**DATA PROVIDED**

+++

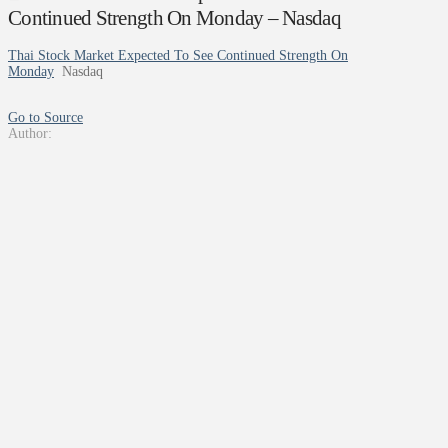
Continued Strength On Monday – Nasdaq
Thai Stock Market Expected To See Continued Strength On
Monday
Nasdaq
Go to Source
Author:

+++

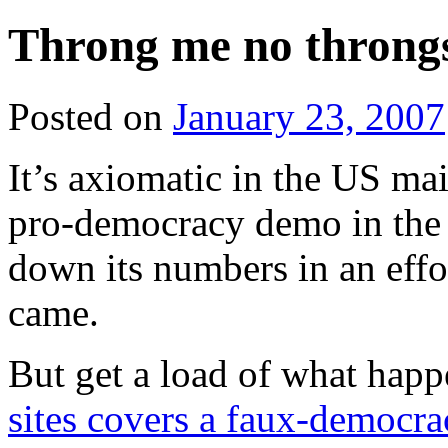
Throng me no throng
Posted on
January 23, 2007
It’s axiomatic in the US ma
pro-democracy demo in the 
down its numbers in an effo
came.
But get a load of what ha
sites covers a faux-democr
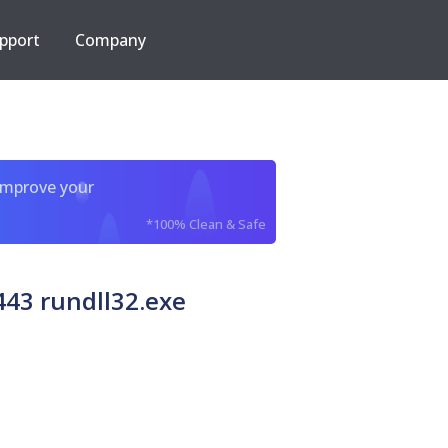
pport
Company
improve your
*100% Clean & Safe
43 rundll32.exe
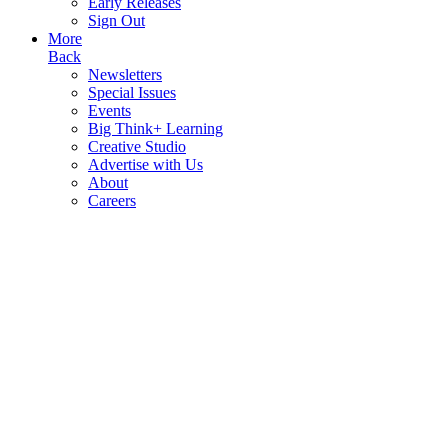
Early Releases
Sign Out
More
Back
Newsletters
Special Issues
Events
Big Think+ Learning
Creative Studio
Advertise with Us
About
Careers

+++

**PROBLEM TO WORK ON**
Of the lines above, copy each that contains "Nasdaq".

**OUTPUT OF THE TASK**
Continued Strength On Monday – Nasdaq
Nasdaq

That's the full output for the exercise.